What to do.
Retype the whole listing that follows, with nothing added or left out.
# # # # # # #
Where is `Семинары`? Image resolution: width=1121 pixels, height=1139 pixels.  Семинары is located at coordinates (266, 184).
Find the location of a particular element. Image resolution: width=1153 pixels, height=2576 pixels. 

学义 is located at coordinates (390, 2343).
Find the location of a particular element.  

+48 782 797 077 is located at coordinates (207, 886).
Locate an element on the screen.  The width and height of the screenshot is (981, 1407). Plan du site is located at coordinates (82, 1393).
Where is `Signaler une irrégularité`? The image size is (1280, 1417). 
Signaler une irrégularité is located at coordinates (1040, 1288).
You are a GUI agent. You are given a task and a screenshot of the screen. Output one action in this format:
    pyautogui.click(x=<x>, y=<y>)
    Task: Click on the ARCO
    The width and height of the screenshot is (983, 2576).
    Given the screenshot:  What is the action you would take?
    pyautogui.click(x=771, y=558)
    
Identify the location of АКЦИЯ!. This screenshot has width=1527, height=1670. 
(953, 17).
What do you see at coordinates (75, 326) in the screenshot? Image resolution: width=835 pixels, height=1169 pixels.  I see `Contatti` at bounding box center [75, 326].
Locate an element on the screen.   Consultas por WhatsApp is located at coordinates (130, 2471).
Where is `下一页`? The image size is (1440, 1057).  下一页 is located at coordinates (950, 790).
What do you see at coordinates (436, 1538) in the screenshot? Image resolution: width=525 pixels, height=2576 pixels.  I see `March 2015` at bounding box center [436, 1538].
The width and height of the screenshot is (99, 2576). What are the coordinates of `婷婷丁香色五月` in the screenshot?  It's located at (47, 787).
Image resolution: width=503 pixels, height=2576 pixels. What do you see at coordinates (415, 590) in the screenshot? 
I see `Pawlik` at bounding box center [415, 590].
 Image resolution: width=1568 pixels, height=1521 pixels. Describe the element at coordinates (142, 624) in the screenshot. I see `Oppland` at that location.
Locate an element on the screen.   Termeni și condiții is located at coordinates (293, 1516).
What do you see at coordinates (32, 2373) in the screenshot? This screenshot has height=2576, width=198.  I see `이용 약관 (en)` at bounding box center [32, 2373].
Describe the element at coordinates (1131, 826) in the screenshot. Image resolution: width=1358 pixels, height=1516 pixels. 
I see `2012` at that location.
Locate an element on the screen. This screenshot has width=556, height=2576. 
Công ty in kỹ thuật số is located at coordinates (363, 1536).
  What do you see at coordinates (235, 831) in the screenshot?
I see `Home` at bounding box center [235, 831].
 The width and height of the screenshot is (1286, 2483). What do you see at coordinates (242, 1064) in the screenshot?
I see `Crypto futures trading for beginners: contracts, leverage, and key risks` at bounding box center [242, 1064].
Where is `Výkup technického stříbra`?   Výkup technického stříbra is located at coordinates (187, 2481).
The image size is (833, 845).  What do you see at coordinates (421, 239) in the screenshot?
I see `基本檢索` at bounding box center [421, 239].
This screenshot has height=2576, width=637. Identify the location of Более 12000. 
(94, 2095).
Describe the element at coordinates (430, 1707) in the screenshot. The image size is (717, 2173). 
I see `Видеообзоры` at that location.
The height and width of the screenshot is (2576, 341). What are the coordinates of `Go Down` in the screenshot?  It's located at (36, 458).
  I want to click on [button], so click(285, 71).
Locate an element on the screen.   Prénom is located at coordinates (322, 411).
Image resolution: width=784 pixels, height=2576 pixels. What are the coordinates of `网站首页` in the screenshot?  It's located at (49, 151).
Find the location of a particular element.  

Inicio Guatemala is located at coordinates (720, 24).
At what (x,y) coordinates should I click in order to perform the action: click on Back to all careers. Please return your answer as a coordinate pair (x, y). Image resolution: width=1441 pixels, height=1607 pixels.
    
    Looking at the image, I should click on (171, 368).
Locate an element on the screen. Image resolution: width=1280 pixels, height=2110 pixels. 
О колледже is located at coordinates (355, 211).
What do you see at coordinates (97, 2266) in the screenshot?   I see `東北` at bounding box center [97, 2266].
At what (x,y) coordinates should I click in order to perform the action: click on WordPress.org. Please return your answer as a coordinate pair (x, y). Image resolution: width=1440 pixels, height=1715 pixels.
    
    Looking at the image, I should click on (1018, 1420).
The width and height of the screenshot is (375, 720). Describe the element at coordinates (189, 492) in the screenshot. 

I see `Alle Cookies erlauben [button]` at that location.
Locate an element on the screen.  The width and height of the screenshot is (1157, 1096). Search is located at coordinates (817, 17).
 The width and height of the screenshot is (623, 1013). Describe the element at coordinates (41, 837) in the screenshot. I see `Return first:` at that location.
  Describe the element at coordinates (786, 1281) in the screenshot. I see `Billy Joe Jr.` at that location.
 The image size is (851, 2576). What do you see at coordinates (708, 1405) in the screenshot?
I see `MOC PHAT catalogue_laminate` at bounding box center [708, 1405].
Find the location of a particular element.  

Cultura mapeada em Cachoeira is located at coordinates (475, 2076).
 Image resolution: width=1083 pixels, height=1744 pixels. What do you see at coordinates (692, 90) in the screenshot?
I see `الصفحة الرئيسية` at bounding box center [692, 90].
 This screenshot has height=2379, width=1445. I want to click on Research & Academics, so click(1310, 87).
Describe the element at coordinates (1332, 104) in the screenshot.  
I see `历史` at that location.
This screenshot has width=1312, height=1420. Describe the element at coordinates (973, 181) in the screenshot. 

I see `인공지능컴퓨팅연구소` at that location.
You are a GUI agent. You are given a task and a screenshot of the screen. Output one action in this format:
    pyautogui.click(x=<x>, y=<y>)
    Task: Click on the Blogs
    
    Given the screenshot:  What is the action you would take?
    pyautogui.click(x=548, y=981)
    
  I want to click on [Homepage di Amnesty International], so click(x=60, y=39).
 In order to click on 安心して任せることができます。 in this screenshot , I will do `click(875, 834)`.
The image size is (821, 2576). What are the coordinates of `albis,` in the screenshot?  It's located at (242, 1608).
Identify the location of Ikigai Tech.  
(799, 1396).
# # # # # # #
Task answer.
Where is `Семинары`? Image resolution: width=1121 pixels, height=1139 pixels.  Семинары is located at coordinates (266, 184).
Find the location of a particular element. Image resolution: width=1153 pixels, height=2576 pixels. 

学义 is located at coordinates (390, 2343).
Find the location of a particular element.  

+48 782 797 077 is located at coordinates (207, 886).
Locate an element on the screen.  The width and height of the screenshot is (981, 1407). Plan du site is located at coordinates (82, 1393).
Where is `Signaler une irrégularité`? The image size is (1280, 1417). 
Signaler une irrégularité is located at coordinates (1040, 1288).
You are a GUI agent. You are given a task and a screenshot of the screen. Output one action in this format:
    pyautogui.click(x=<x>, y=<y>)
    Task: Click on the ARCO
    The width and height of the screenshot is (983, 2576).
    Given the screenshot:  What is the action you would take?
    pyautogui.click(x=771, y=558)
    
Identify the location of АКЦИЯ!. This screenshot has width=1527, height=1670. 
(953, 17).
What do you see at coordinates (75, 326) in the screenshot? Image resolution: width=835 pixels, height=1169 pixels.  I see `Contatti` at bounding box center [75, 326].
Locate an element on the screen.   Consultas por WhatsApp is located at coordinates (130, 2471).
Where is `下一页`? The image size is (1440, 1057).  下一页 is located at coordinates (950, 790).
What do you see at coordinates (436, 1538) in the screenshot? Image resolution: width=525 pixels, height=2576 pixels.  I see `March 2015` at bounding box center [436, 1538].
The width and height of the screenshot is (99, 2576). What are the coordinates of `婷婷丁香色五月` in the screenshot?  It's located at (47, 787).
Image resolution: width=503 pixels, height=2576 pixels. What do you see at coordinates (415, 590) in the screenshot? 
I see `Pawlik` at bounding box center [415, 590].
 Image resolution: width=1568 pixels, height=1521 pixels. Describe the element at coordinates (142, 624) in the screenshot. I see `Oppland` at that location.
Locate an element on the screen.   Termeni și condiții is located at coordinates (293, 1516).
What do you see at coordinates (32, 2373) in the screenshot? This screenshot has height=2576, width=198.  I see `이용 약관 (en)` at bounding box center [32, 2373].
Describe the element at coordinates (1131, 826) in the screenshot. Image resolution: width=1358 pixels, height=1516 pixels. 
I see `2012` at that location.
Locate an element on the screen. This screenshot has width=556, height=2576. 
Công ty in kỹ thuật số is located at coordinates (363, 1536).
  What do you see at coordinates (235, 831) in the screenshot?
I see `Home` at bounding box center [235, 831].
 The width and height of the screenshot is (1286, 2483). What do you see at coordinates (242, 1064) in the screenshot?
I see `Crypto futures trading for beginners: contracts, leverage, and key risks` at bounding box center [242, 1064].
Where is `Výkup technického stříbra`?   Výkup technického stříbra is located at coordinates (187, 2481).
The image size is (833, 845).  What do you see at coordinates (421, 239) in the screenshot?
I see `基本檢索` at bounding box center [421, 239].
This screenshot has height=2576, width=637. Identify the location of Более 12000. 
(94, 2095).
Describe the element at coordinates (430, 1707) in the screenshot. The image size is (717, 2173). 
I see `Видеообзоры` at that location.
The height and width of the screenshot is (2576, 341). What are the coordinates of `Go Down` in the screenshot?  It's located at (36, 458).
  I want to click on [button], so click(285, 71).
Locate an element on the screen.   Prénom is located at coordinates (322, 411).
Image resolution: width=784 pixels, height=2576 pixels. What are the coordinates of `网站首页` in the screenshot?  It's located at (49, 151).
Find the location of a particular element.  

Inicio Guatemala is located at coordinates (720, 24).
At what (x,y) coordinates should I click in order to perform the action: click on Back to all careers. Please return your answer as a coordinate pair (x, y). Image resolution: width=1441 pixels, height=1607 pixels.
    
    Looking at the image, I should click on (171, 368).
Locate an element on the screen. Image resolution: width=1280 pixels, height=2110 pixels. 
О колледже is located at coordinates (355, 211).
What do you see at coordinates (97, 2266) in the screenshot?   I see `東北` at bounding box center [97, 2266].
At what (x,y) coordinates should I click in order to perform the action: click on WordPress.org. Please return your answer as a coordinate pair (x, y). Image resolution: width=1440 pixels, height=1715 pixels.
    
    Looking at the image, I should click on (1018, 1420).
The width and height of the screenshot is (375, 720). Describe the element at coordinates (189, 492) in the screenshot. 

I see `Alle Cookies erlauben [button]` at that location.
Locate an element on the screen.  The width and height of the screenshot is (1157, 1096). Search is located at coordinates (817, 17).
 The width and height of the screenshot is (623, 1013). Describe the element at coordinates (41, 837) in the screenshot. I see `Return first:` at that location.
  Describe the element at coordinates (786, 1281) in the screenshot. I see `Billy Joe Jr.` at that location.
 The image size is (851, 2576). What do you see at coordinates (708, 1405) in the screenshot?
I see `MOC PHAT catalogue_laminate` at bounding box center [708, 1405].
Find the location of a particular element.  

Cultura mapeada em Cachoeira is located at coordinates (475, 2076).
 Image resolution: width=1083 pixels, height=1744 pixels. What do you see at coordinates (692, 90) in the screenshot?
I see `الصفحة الرئيسية` at bounding box center [692, 90].
 This screenshot has height=2379, width=1445. I want to click on Research & Academics, so click(1310, 87).
Describe the element at coordinates (1332, 104) in the screenshot.  
I see `历史` at that location.
This screenshot has width=1312, height=1420. Describe the element at coordinates (973, 181) in the screenshot. 

I see `인공지능컴퓨팅연구소` at that location.
You are a GUI agent. You are given a task and a screenshot of the screen. Output one action in this format:
    pyautogui.click(x=<x>, y=<y>)
    Task: Click on the Blogs
    
    Given the screenshot:  What is the action you would take?
    pyautogui.click(x=548, y=981)
    
  I want to click on [Homepage di Amnesty International], so click(x=60, y=39).
 In order to click on 安心して任せることができます。 in this screenshot , I will do `click(875, 834)`.
The image size is (821, 2576). What are the coordinates of `albis,` in the screenshot?  It's located at (242, 1608).
Identify the location of Ikigai Tech.  
(799, 1396).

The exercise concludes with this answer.